The woman, who was not identified, had worked with Magal, but not during his tenure as editor-in-chief at the Walla news website, when the three other alleged acts of harassment took place. She said she ran into Magal some two years ago, and the now-lawmaker forcibly kissed her, leaving her “stunned,” the report said.
The woman said she didn’t complain at the time, because she feared public backlash. However, once several other women stepped forward to testify against Magal, the woman said she decided to do so as well.
The Israel Police said Wednesday that it was launching an investigation into allegations of sexual misconduct after two women claimed that Magal made advances toward them during and after his period at Walla. Magal stepped down as the popular site’s editor in late 2014 in order to run for Knesset.
Senior police officials said they believed Magal would be questioned in the coming days, the Ynet news site reported.
The first public allegations surfaced on Tuesday morning, in a Facebook post by Walla reporter Racheli Rottner, who said Magal had made lewd comments and advances toward her at his farewell party, shortly before he entered politics. Hours later, Walla reporter Or Shukran also took to Facebook and accused Magal of “repeatedly stroking my behind, even after I asked him to stop,” an act that could be considered sexual assault. While Channel 2 reported Sunday that the woman who approached police on Sunday was the fourth to do so, the identity of the third woman wasn’t immediately clear.
The probe into the allegations was launched by the high-level task force Lahav 433, the Israel Police said in a statement.
A source told Ynet that Magal would be questioned under caution if the police receive formal complaints against him. In the absence of formal accusations, investigators will determine whether a case can be built — based on any testimonies they collect — before submitting a request to Attorney General Yehuda Weinstein to question Magal.

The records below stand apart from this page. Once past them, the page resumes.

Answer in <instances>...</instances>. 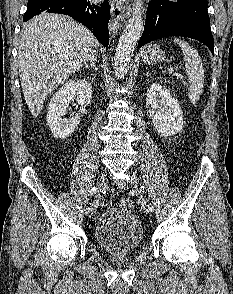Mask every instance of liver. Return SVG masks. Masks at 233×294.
<instances>
[{
  "instance_id": "6515ba94",
  "label": "liver",
  "mask_w": 233,
  "mask_h": 294,
  "mask_svg": "<svg viewBox=\"0 0 233 294\" xmlns=\"http://www.w3.org/2000/svg\"><path fill=\"white\" fill-rule=\"evenodd\" d=\"M97 48L90 30L67 16L43 13L30 21L20 41L18 67L34 118L58 85L95 58Z\"/></svg>"
}]
</instances>
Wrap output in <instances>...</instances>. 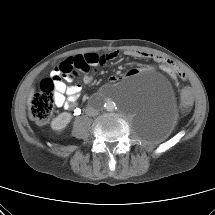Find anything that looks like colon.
Instances as JSON below:
<instances>
[{"label":"colon","instance_id":"obj_1","mask_svg":"<svg viewBox=\"0 0 215 215\" xmlns=\"http://www.w3.org/2000/svg\"><path fill=\"white\" fill-rule=\"evenodd\" d=\"M167 64L171 73L178 77L184 76L183 72L175 66ZM77 65L81 67V62L78 61ZM77 65L69 60H65L55 68L56 74L42 80L40 90L34 94L30 105V115L36 122L44 124L49 121L54 110L55 81L65 77H75L78 73ZM190 104L191 98L189 94L183 93L181 98L183 109H187Z\"/></svg>","mask_w":215,"mask_h":215}]
</instances>
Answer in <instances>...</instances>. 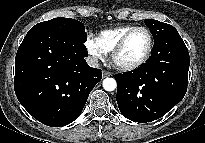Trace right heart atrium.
<instances>
[{
	"label": "right heart atrium",
	"mask_w": 205,
	"mask_h": 143,
	"mask_svg": "<svg viewBox=\"0 0 205 143\" xmlns=\"http://www.w3.org/2000/svg\"><path fill=\"white\" fill-rule=\"evenodd\" d=\"M85 48L88 54L92 57L93 60L99 61L102 60L105 56V53L98 45L96 39L91 36H88L85 40Z\"/></svg>",
	"instance_id": "right-heart-atrium-1"
}]
</instances>
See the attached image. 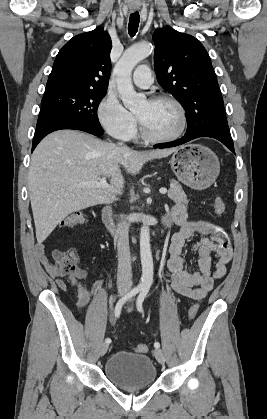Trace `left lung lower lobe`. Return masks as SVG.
<instances>
[{"label":"left lung lower lobe","instance_id":"1","mask_svg":"<svg viewBox=\"0 0 267 419\" xmlns=\"http://www.w3.org/2000/svg\"><path fill=\"white\" fill-rule=\"evenodd\" d=\"M218 119H219L218 114H206L196 119L194 122H192L187 127V132L182 138L169 142V143H164L161 146L155 145L154 147L155 148H170V147H175V146L184 144L195 138L211 137V138H215L219 140L226 147H228L233 153H235L233 140L229 131L228 124H224L219 127H214L217 124Z\"/></svg>","mask_w":267,"mask_h":419}]
</instances>
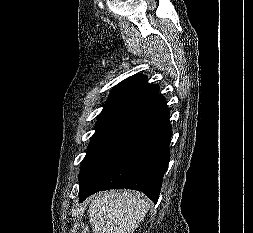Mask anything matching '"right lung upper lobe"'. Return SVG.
<instances>
[{
    "instance_id": "1",
    "label": "right lung upper lobe",
    "mask_w": 253,
    "mask_h": 233,
    "mask_svg": "<svg viewBox=\"0 0 253 233\" xmlns=\"http://www.w3.org/2000/svg\"><path fill=\"white\" fill-rule=\"evenodd\" d=\"M158 90V85L147 82L146 75L135 74L112 88L107 103L129 102L137 104Z\"/></svg>"
}]
</instances>
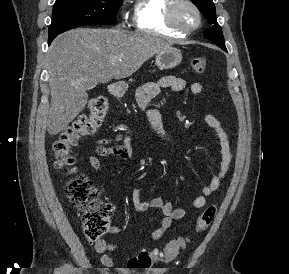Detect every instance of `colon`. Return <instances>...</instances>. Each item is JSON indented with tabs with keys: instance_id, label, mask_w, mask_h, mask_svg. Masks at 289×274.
Wrapping results in <instances>:
<instances>
[{
	"instance_id": "colon-1",
	"label": "colon",
	"mask_w": 289,
	"mask_h": 274,
	"mask_svg": "<svg viewBox=\"0 0 289 274\" xmlns=\"http://www.w3.org/2000/svg\"><path fill=\"white\" fill-rule=\"evenodd\" d=\"M205 57L191 59V67L197 74L206 70ZM108 110V103L104 97H95L90 100L88 113L79 116L69 127L63 131L53 145L55 153V166L60 170L73 174L75 171V158L71 155V149L77 142L91 135L101 125ZM65 193L70 203L76 207L82 215L83 230L90 241H98L111 231V215L113 206L103 202L99 198V191L84 175H73L65 185ZM217 214V205H208L197 218L194 232L200 233L206 230L214 221ZM192 240L191 235L178 237L166 244L163 251H141L137 256L128 261V268L148 269L157 262H170Z\"/></svg>"
}]
</instances>
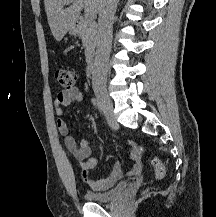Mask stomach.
I'll use <instances>...</instances> for the list:
<instances>
[{
  "label": "stomach",
  "instance_id": "stomach-1",
  "mask_svg": "<svg viewBox=\"0 0 216 217\" xmlns=\"http://www.w3.org/2000/svg\"><path fill=\"white\" fill-rule=\"evenodd\" d=\"M69 32H70V34H72V35L76 34V32H77L76 27H75V26L71 27V28L69 29Z\"/></svg>",
  "mask_w": 216,
  "mask_h": 217
}]
</instances>
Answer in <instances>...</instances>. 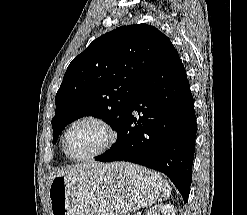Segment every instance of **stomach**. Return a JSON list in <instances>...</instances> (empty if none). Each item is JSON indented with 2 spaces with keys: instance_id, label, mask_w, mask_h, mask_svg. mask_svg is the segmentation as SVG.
Segmentation results:
<instances>
[{
  "instance_id": "obj_1",
  "label": "stomach",
  "mask_w": 247,
  "mask_h": 215,
  "mask_svg": "<svg viewBox=\"0 0 247 215\" xmlns=\"http://www.w3.org/2000/svg\"><path fill=\"white\" fill-rule=\"evenodd\" d=\"M159 174L129 163L90 168L82 176L55 177L49 186L50 215H130L160 196Z\"/></svg>"
}]
</instances>
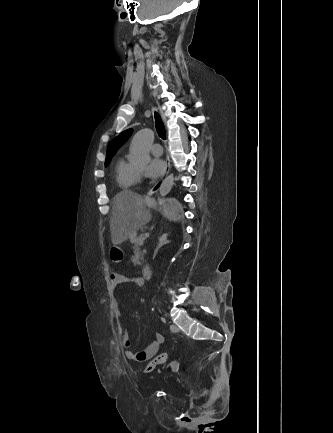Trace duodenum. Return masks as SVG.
<instances>
[{
	"mask_svg": "<svg viewBox=\"0 0 333 433\" xmlns=\"http://www.w3.org/2000/svg\"><path fill=\"white\" fill-rule=\"evenodd\" d=\"M131 241L132 242H135L136 241V238L135 237H132L131 238ZM141 273H142V277L145 279V280H150L151 278H152V268H151V266L150 265H144L143 267H142V269H141Z\"/></svg>",
	"mask_w": 333,
	"mask_h": 433,
	"instance_id": "duodenum-1",
	"label": "duodenum"
}]
</instances>
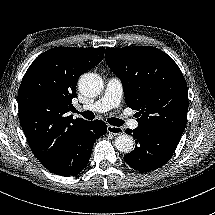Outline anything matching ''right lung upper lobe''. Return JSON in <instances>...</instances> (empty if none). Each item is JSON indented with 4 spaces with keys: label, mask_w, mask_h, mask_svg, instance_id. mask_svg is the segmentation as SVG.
<instances>
[{
    "label": "right lung upper lobe",
    "mask_w": 215,
    "mask_h": 215,
    "mask_svg": "<svg viewBox=\"0 0 215 215\" xmlns=\"http://www.w3.org/2000/svg\"><path fill=\"white\" fill-rule=\"evenodd\" d=\"M101 48H52L26 71L18 92L21 127L36 158L47 167L65 146L72 130L85 122L66 116L81 74L98 65Z\"/></svg>",
    "instance_id": "right-lung-upper-lobe-1"
}]
</instances>
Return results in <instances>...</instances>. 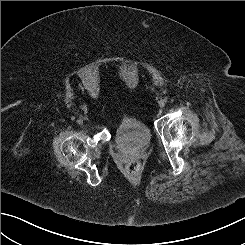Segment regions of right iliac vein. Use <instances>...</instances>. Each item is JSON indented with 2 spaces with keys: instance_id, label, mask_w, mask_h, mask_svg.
Instances as JSON below:
<instances>
[{
  "instance_id": "63e3f726",
  "label": "right iliac vein",
  "mask_w": 245,
  "mask_h": 245,
  "mask_svg": "<svg viewBox=\"0 0 245 245\" xmlns=\"http://www.w3.org/2000/svg\"><path fill=\"white\" fill-rule=\"evenodd\" d=\"M76 122H77V124H78V125H82V124H83V120H82V119H80V118H79V119H77V121H76Z\"/></svg>"
}]
</instances>
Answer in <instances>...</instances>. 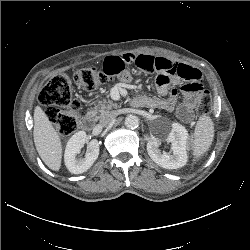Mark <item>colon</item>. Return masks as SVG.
Returning a JSON list of instances; mask_svg holds the SVG:
<instances>
[{
	"instance_id": "colon-1",
	"label": "colon",
	"mask_w": 250,
	"mask_h": 250,
	"mask_svg": "<svg viewBox=\"0 0 250 250\" xmlns=\"http://www.w3.org/2000/svg\"><path fill=\"white\" fill-rule=\"evenodd\" d=\"M113 77L114 75L103 69L86 67L73 74V81L87 91H94ZM39 101L47 108V116L60 134L70 135L76 130L80 103L74 96L69 75L62 73L52 77L41 90ZM211 109V95L208 91L202 90L198 96L197 112L206 115Z\"/></svg>"
}]
</instances>
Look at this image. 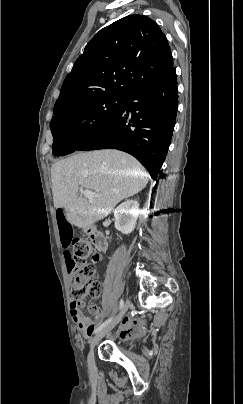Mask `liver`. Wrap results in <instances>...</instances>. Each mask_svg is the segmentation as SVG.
<instances>
[{
	"mask_svg": "<svg viewBox=\"0 0 243 404\" xmlns=\"http://www.w3.org/2000/svg\"><path fill=\"white\" fill-rule=\"evenodd\" d=\"M54 208H64L66 220L77 228H90L113 208L141 192L149 174L141 164L118 150H96L60 160L51 168ZM79 188L98 194L93 200L78 196Z\"/></svg>",
	"mask_w": 243,
	"mask_h": 404,
	"instance_id": "1",
	"label": "liver"
}]
</instances>
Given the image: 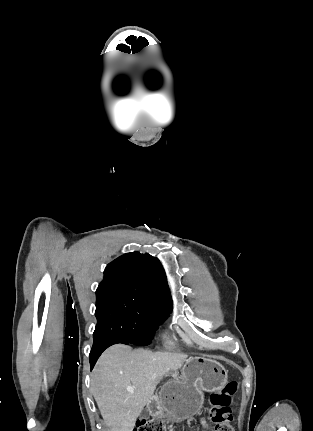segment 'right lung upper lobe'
I'll use <instances>...</instances> for the list:
<instances>
[{
	"label": "right lung upper lobe",
	"mask_w": 313,
	"mask_h": 431,
	"mask_svg": "<svg viewBox=\"0 0 313 431\" xmlns=\"http://www.w3.org/2000/svg\"><path fill=\"white\" fill-rule=\"evenodd\" d=\"M117 293L149 301L159 307H172L164 269L149 254L126 253L107 265L96 296Z\"/></svg>",
	"instance_id": "obj_1"
}]
</instances>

As a serving Knesset member, Magal enjoys immunity from “searches, detention, criminal hearings and legal proceedings that are not connected to his work as a member of Knesset,” — an immunity that only the Knesset itself can lift. A lawmaker can also choose to forgo his or her immunity.
Magal initially responded to the charges with his own Facebook post, saying that he had made inappropriate comments, but would have expected friends to raise their concerns with him directly, rather than “shame” him in public. He later acknowledged “misconduct,” without going into details.
He resigned Tuesday night from his position as Jewish Home’s Knesset faction chairman, a role comparable to the party’s parliamentary whip, after a meeting with the party’s chief, Education Minister Naftali Bennett, to discuss the accusations against him.
“I made a mistake in my past conduct, which is even more unbecoming for the public official I am today,” Magal said in his statement Wednesday. “I apologize from the bottom of my heart to those who were hurt. I am determined to correct my behavior and also to repair things on the personal and family level.”
Magal told Bennett that none of the accusations against him constituted criminal offenses, and that the things he said to female employees were said in a “different spirit” from the way in which they were being represented.